Pollier Jacob, Rombauts Stephane, Goossens Alain
Department of Plant Systems Biology, VIB, Gent, Belgium.
Methods Mol Biol. 2013;1011:305-15. doi: 10.1007/978-1-62703-414-2_24.
The recent development of various deep sequencing techniques has led to the most powerful transcript profiling method available to date, RNA sequencing or RNA-Seq. Besides the identification of new genes and new splice variants of known genes, RNA-Seq allows to compare the whole transcriptome of any organism under two or more experimental conditions, such as before and after jasmonate treatment. However, the vast amounts of data generated during RNA-Seq experiments require complex computational methods for read mapping and expression quantification. Here, we describe a detailed protocol for the analysis of deep sequencing data, starting from the raw RNA-Seq reads. First, a quality check is performed on the raw reads to assess the quality of the sequencing. Subsequently, adapters and low-quality sequences are trimmed off the raw reads. The resulting processed reads are mapped to the reference genome, and the mapped reads are counted to generate expression data for the annotated genes for each sample. This method can be used for the analysis of RNA-Seq data of any organism for which a reference genome is available.
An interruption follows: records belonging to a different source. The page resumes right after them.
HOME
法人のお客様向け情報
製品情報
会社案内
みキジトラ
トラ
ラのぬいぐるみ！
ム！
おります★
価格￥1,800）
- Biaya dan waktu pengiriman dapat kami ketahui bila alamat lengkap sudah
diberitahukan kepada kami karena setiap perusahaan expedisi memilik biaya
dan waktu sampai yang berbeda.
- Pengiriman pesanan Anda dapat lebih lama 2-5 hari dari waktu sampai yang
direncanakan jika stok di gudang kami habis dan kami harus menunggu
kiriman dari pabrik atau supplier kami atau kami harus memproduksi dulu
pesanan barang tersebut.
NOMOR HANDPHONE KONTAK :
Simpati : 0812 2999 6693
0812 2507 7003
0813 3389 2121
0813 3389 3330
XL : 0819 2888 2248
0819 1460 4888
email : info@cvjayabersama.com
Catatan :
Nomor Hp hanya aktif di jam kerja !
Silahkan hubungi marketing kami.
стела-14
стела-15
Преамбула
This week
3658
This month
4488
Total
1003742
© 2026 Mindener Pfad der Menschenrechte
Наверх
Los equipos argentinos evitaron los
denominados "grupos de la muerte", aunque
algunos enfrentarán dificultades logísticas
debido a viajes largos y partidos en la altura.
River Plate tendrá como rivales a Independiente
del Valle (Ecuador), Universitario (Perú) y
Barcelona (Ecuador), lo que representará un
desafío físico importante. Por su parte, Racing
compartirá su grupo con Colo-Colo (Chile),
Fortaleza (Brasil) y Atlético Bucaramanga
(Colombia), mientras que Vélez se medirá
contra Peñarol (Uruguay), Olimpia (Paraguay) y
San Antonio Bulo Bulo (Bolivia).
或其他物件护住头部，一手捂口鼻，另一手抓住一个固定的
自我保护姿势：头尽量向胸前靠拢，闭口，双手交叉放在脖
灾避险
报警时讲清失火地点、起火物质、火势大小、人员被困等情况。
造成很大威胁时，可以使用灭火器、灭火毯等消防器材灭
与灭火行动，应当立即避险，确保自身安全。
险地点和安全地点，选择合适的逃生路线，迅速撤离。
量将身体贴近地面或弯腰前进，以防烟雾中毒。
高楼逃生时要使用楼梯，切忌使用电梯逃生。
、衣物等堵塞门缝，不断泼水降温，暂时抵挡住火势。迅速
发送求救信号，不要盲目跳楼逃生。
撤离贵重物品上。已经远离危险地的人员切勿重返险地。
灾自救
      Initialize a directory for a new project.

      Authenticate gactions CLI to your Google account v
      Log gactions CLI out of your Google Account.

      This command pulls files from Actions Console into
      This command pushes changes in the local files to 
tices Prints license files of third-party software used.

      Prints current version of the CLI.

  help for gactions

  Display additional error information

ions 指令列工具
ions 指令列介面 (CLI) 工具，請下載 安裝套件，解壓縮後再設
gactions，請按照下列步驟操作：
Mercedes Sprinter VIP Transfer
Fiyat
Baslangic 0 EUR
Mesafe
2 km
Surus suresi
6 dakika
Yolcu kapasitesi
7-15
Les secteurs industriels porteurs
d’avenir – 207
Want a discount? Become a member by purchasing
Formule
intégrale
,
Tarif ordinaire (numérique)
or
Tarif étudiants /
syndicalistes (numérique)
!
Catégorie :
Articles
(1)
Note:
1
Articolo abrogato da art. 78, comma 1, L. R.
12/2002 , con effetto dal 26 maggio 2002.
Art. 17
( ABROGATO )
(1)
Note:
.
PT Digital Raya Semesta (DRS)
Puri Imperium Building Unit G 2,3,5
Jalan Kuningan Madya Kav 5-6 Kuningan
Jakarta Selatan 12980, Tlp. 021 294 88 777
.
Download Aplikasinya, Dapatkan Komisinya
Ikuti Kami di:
近年来,各种深度测序技术的发展催生了迄今为止最强大的转录本分析方法——RNA测序(RNA-Seq)。除了能够鉴定新基因以及已知基因的新剪接变体之外,RNA-Seq还能比较任何生物体在两种或更多实验条件下(如茉莉酸处理前后)的整个转录组。然而,RNA-Seq实验过程中产生的海量数据需要复杂的计算方法来进行读段比对和表达定量分析。在此,我们描述了一个从原始RNA-Seq读段开始分析深度测序数据的详细方案。首先,对原始读段进行质量检查以评估测序质量。随后,从原始读段中去除接头序列和低质量序列。将得到的处理后读段比对到参考基因组上,并对比对上的读段进行计数,从而为每个样本的注释基因生成表达数据。该方法可用于分析任何拥有参考基因组的生物体的RNA-Seq数据。